In this excerpt from TWST’s interview with Tucker Grinnan, Regional Head of telecoms and media research, Asia-Pacific, for HSBC, discusses his favorite names in China’s Internet services sector as well as the domestic growth trends that are currently driving the industry.
TWST: What are the key growth drivers for the China Internet services space?
Mr. Grinnan: I think, again in a context of the broader Chinese market, China telco services, particularly wireless subscriber growth, has been the main growth driver for the industry as a whole. And investors have been positioned - particularly global investors - in a stock like China Mobile (CHL) because it’s consistently sort of a structural play on the expansion of telco services in China. That is no longer the case. Subscriber growth has slowed, usage has slowed, revenue growth has slowed, in particular now that Chinese telco companies are transitioning to 3G and there is a wave of cap ex. China is spending roughly $50 billion this year on telco cap ex, which is half of global cap ex. So an enormous expansion of the underlying telco network, both the fixed-line and the wireless portion. And the biggest beneficiaries of these are actually these China Internet service companies because their services are riding over top of this infrastructure, and you have an enormous expansion of the infrastructure at no direct cost to them. Overall, the Chinese Internet penetration rate today is around, let’s say on our numbers, 27% to 28%. We expect that to double over next three years. The China online services space is growing at something north of, let’s say, 30% a year compound annual growth rate in terms of revenues. Online gaming represents roughly 50% of that, and the other key areas are search, ad and e-commerce. The key point I’m trying to emphasize is that while we can talk about how all these companies are positioned within the China Internet space, and what the various advantages and disadvantages are, the underlying revenue base is growing explosively at roughly 30% a year. So not the rising tide that lifts all boats, but it makes it a lot easier to sail.
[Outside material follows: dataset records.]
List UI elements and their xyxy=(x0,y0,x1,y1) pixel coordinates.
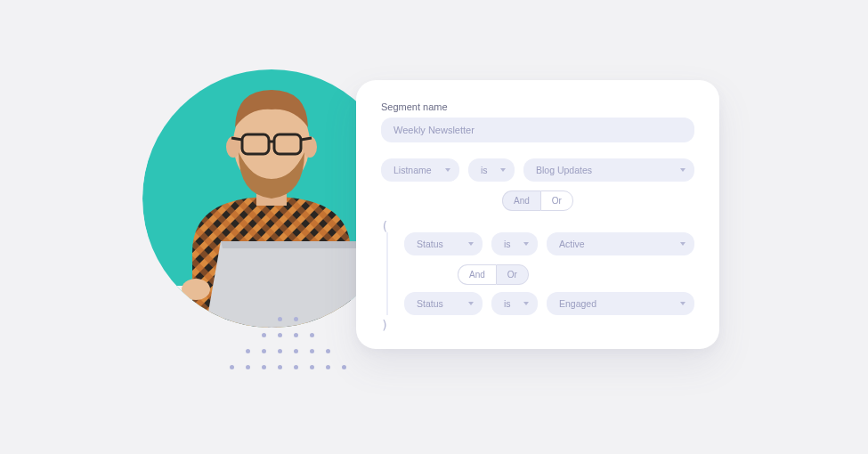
chevron-down-icon xyxy=(680,168,685,172)
rule3-value-select[interactable]: Engaged xyxy=(547,292,694,315)
chevron-down-icon xyxy=(680,302,685,305)
logic-toggle-2: And Or xyxy=(404,264,694,285)
rule2-op-select[interactable]: is xyxy=(491,232,538,255)
svg-line-13 xyxy=(231,138,242,140)
chevron-down-icon xyxy=(468,242,474,246)
rule-row-2: Status is Active xyxy=(404,232,694,255)
logic1-and-button[interactable]: And xyxy=(502,191,540,211)
segment-name-input[interactable]: Weekly Newsletter xyxy=(381,118,694,142)
rule1-field-select[interactable]: Listname xyxy=(381,158,459,182)
rule-row-3: Status is Engaged xyxy=(404,292,694,315)
rule3-value-text: Engaged xyxy=(559,298,596,309)
rule2-value-text: Active xyxy=(559,239,585,249)
rule1-op-text: is xyxy=(481,165,488,175)
rule3-op-text: is xyxy=(504,298,511,309)
chevron-down-icon xyxy=(500,168,506,172)
segment-name-label: Segment name xyxy=(381,101,694,112)
rule3-field-select[interactable]: Status xyxy=(404,292,483,315)
chevron-down-icon xyxy=(445,168,450,172)
svg-line-14 xyxy=(301,138,312,140)
logic-toggle-1: And Or xyxy=(381,191,694,211)
rule2-value-select[interactable]: Active xyxy=(547,232,694,255)
chevron-down-icon xyxy=(680,242,685,246)
segment-builder-card: Segment name Weekly Newsletter Listname … xyxy=(356,80,719,349)
rule3-op-select[interactable]: is xyxy=(491,292,538,315)
logic1-or-button[interactable]: Or xyxy=(540,191,573,211)
decorative-dots xyxy=(230,317,349,372)
chevron-down-icon xyxy=(523,242,529,246)
group-close-brace: ) xyxy=(381,319,694,331)
rule1-field-text: Listname xyxy=(393,165,432,175)
rule2-op-text: is xyxy=(504,239,511,249)
rule-group: ( Status is Active xyxy=(381,220,694,331)
rule1-value-select[interactable]: Blog Updates xyxy=(523,158,694,182)
logic2-or-button[interactable]: Or xyxy=(496,264,529,285)
svg-point-15 xyxy=(182,279,210,300)
chevron-down-icon xyxy=(468,302,474,305)
rule2-field-select[interactable]: Status xyxy=(404,232,483,255)
rule1-value-text: Blog Updates xyxy=(536,165,592,175)
logic2-and-button[interactable]: And xyxy=(458,264,496,285)
rule2-field-text: Status xyxy=(417,239,443,249)
group-open-brace: ( xyxy=(381,220,694,232)
chevron-down-icon xyxy=(523,302,529,305)
rule3-field-text: Status xyxy=(417,298,443,309)
rule-row-1: Listname is Blog Updates xyxy=(381,158,694,182)
rule1-op-select[interactable]: is xyxy=(468,158,515,182)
TWST: Would you say investors basically can’t go wrong in this space right now?
Mr. Grinnan: In a way, I don’t think we can go wrong. In other words, I would say at an aggregate level, I’d be buying this whole space. What you notice is that there are three big companies, Tencent (0700.HK), Baidu (BIDU) and Alibaba (1688.HK), which are large cap and have their respective stakes. Tencent is our favorite name because it is the most diversified. But I like the Chinese online game space; I like the online ad space; I like the e-commerce space, and all of these segments are in the midst of a structural growth surge. And one of the key points is that there is no Chinese state-owned company that competes in this space. So this is a space that is exclusively for private companies. And given the dominance of the Chinese government in the overall economy, it’s very hard to find a big, fast-growing space that has national exposure, that is geared to meet a domestic consumption play story, which I think is - the best part of the Chinese market is the emergence of the middle class in China, that’s the big story from a macro perspective. And this sector is one of the most interesting ways, in our view, to play the China domestic consumption play space because it’s a big sector that generates huge returns. It’s not capital intensive and there is no government-owned company in the space.